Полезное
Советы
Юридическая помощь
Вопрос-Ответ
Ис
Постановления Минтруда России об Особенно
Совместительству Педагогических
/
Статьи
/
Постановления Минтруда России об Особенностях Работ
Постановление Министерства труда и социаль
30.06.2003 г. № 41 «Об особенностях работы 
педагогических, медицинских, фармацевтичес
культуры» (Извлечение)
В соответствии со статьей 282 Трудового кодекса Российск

▬▬▬▬▬▬

EXERCISE
Print every record above exactly as written.

OUTPUT FOR THIS TASK
Полезное
Советы
Юридическая помощь
Вопрос-Ответ
Ис
Постановления Минтруда России об Особенно
Совместительству Педагогических
/
Статьи
/
Постановления Минтруда России об Особенностях Работ
Постановление Министерства труда и социаль
30.06.2003 г. № 41 «Об особенностях работы 
педагогических, медицинских, фармацевтичес
культуры» (Извлечение)
В соответствии со статьей 282 Трудового кодекса Российск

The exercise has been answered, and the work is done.